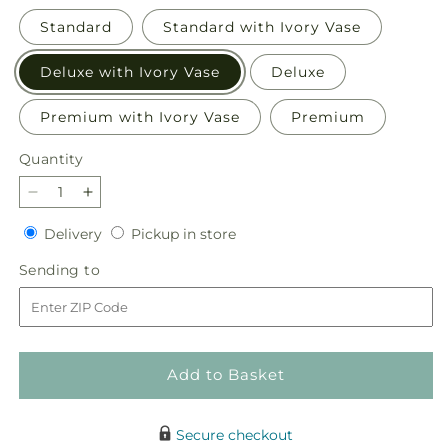
Standard
Standard with Ivory Vase
Deluxe with Ivory Vase
Deluxe
Premium with Ivory Vase
Premium
Quantity
Quantity
Decrease
Increase
quantity
quantity
Delivery
Pickup
Delivery
Pickup in store
for
for
in
Sunset
Sunset
Sending
Sending to
store
Serenade
Serenade
to
Bouquet
Bouquet
Add to Basket
Secure checkout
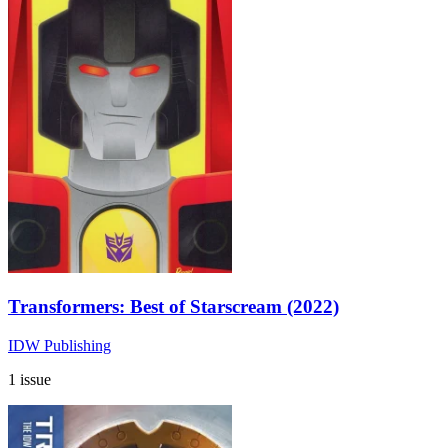
Transformers: Best of Starscream (2022)
IDW Publishing
1 issue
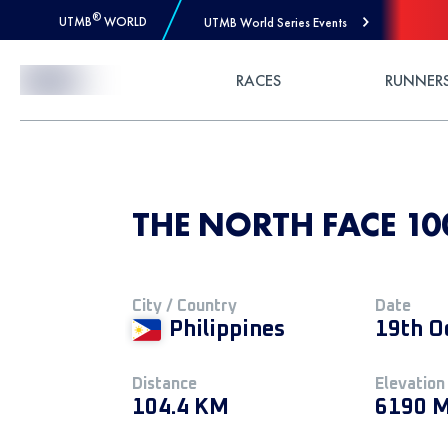
®
UTMB
WORLD
UTMB World Series Events
Skip to Content
RACES
RUNNER
THE NORTH FACE 100
City / Country
Date
Philippines
19th O
Distance
Elevation
104.4 KM
6190 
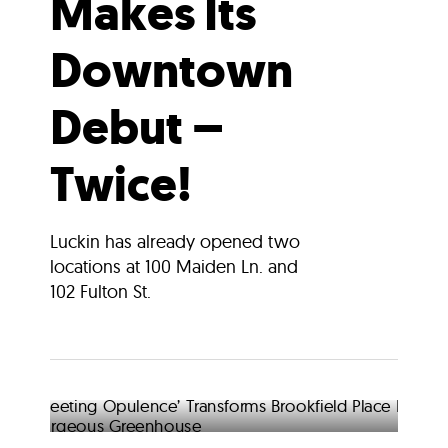
Makes Its
Downtown
Debut –
Twice!
Luckin has already opened two
locations at 100 Maiden Ln. and
102 Fulton St.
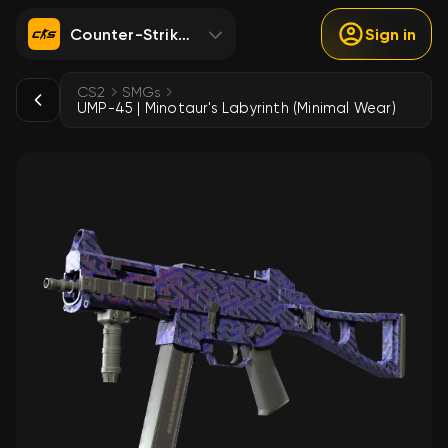
Counter-Strike 2
Sign in
CS2
SMGs
UMP-45 | Minotaur's Labyrinth (Minimal Wear)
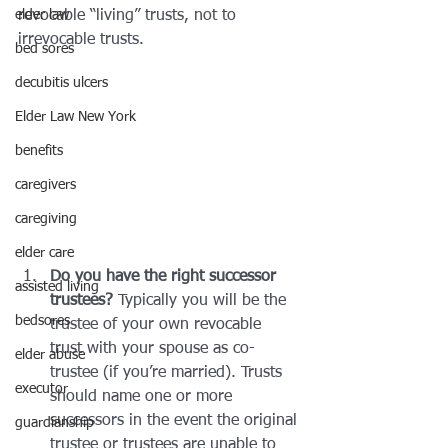
elder law
revocable “living” trusts, not to 
irrevocable trusts.
bed sores
decubitis ulcers
Elder Law New York
benefits
caregivers
caregiving
elder care
Do you have the right successor 
assisted living
trustees?
 Typically you will be the 
bedsores
trustee of your own revocable 
trust with your spouse as co-
elder abuse
trustee (if you’re married). Trusts 
executor
should name one or more 
successors in the event the original 
guardianship
trustee or trustees are unable to 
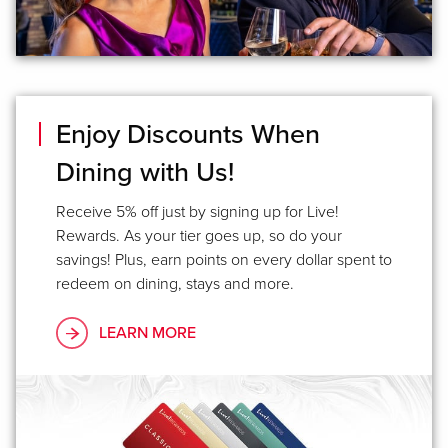
Enjoy Discounts When
Dining with Us!
Receive 5% off just by signing up for Live!
Rewards. As your tier goes up, so do your
savings! Plus, earn points on every dollar spent to
redeem on dining, stays and more.
LEARN MORE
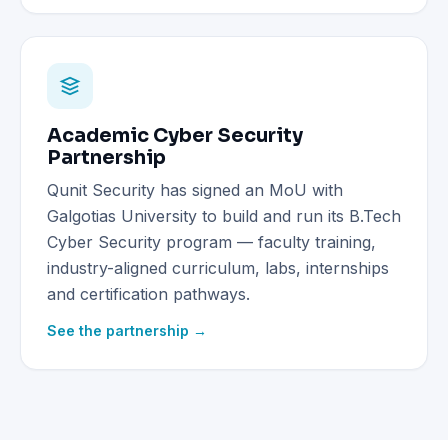
Academic Cyber Security
Partnership
Qunit Security has signed an MoU with
Galgotias University to build and run its B.Tech
Cyber Security program — faculty training,
industry-aligned curriculum, labs, internships
and certification pathways.
See the partnership →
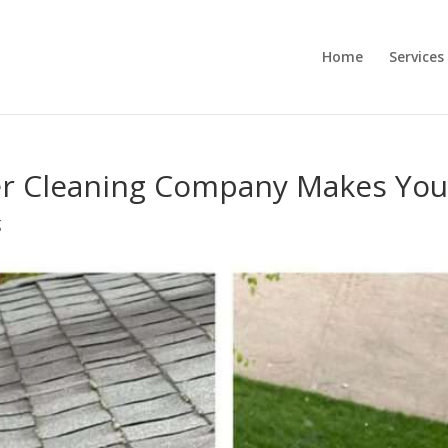
Home
Services
r Cleaning Company Makes Your
g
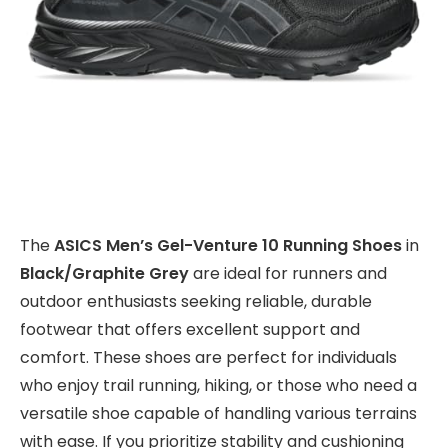
The
ASICS Men’s Gel-Venture 10 Running Shoes
in
Black/Graphite Grey
are ideal for runners and
outdoor enthusiasts seeking reliable, durable
footwear that offers excellent support and
comfort. These shoes are perfect for individuals
who enjoy trail running, hiking, or those who need a
versatile shoe capable of handling various terrains
with ease. If you prioritize stability and cushioning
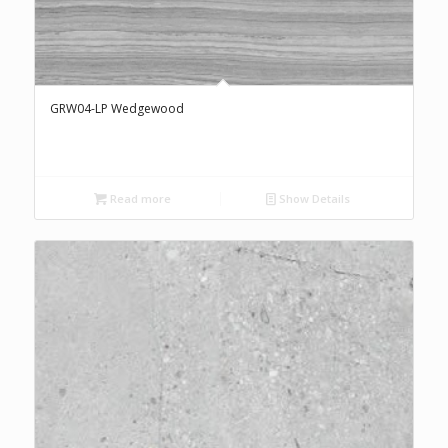
GRW04-LP Wedgewood
Read more
Show Details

--- --- ---

## Work to be completed
An exact copy of the listing is required, excluding any pictures.

## Result for this exercise
Standard
Standard with Ivory Vase
Deluxe with Ivory Vase
Deluxe
Premium with Ivory Vase
Premium
Quantity
Quantity
Decrease
Increase
quantity
quantity
Delivery
Pickup
Delivery
Pickup in store
for
for
in
Sunset
Sunset
Sending
Sending to
store
Serenade
Serenade
to
Bouquet
Bouquet
Add to Basket
Secure checkout
Transformers: Best of Starscream (2022)
IDW Publishing
1 issue
®
UTMB
WORLD
UTMB World Series Events
Skip to Content
RACES
RUNNER
THE NORTH FACE 100
City / Country
Date
Philippines
19th O
Distance
Elevation
104.4 KM
6190 
Makes Its
Downtown
Debut –
Twice!
Luckin has already opened two
locations at 100 Maiden Ln. and
102 Fulton St.
Counter-Strike 2
Sign in
CS2
SMGs
UMP-45 | Minotaur's Labyrinth (Minimal Wear)
elder law
revocable “living” trusts, not to 
irrevocable trusts.
bed sores
decubitis ulcers
Elder Law New York
benefits
caregivers
caregiving
elder care
Do you have the right successor 
assisted living
trustees?
 Typically you will be the 
bedsores
trustee of your own revocable 
trust with your spouse as co-
elder abuse
trustee (if you’re married). Trusts 
executor
should name one or more 
successors in the event the original 
guardianship
trustee or trustees are unable to 
Enjoy Discounts When
Dining with Us!
Receive 5% off just by signing up for Live!
Rewards. As your tier goes up, so do your
savings! Plus, earn points on every dollar spent to
redeem on dining, stays and more.
LEARN MORE
Academic Cyber Security
Partnership
Qunit Security has signed an MoU with
Galgotias University to build and run its B.Tech
Cyber Security program — faculty training,
industry-aligned curriculum, labs, internships
and certification pathways.
See the partnership →
Home
Services
r Cleaning Company Makes Your
g
The
ASICS Men’s Gel-Venture 10 Running Shoes
in
Black/Graphite Grey
are ideal for runners and
outdoor enthusiasts seeking reliable, durable
footwear that offers excellent support and
comfort. These shoes are perfect for individuals
who enjoy trail running, hiking, or those who need a
versatile shoe capable of handling various terrains
with ease. If you prioritize stability and cushioning
GRW04-LP Wedgewood
Read more
Show Details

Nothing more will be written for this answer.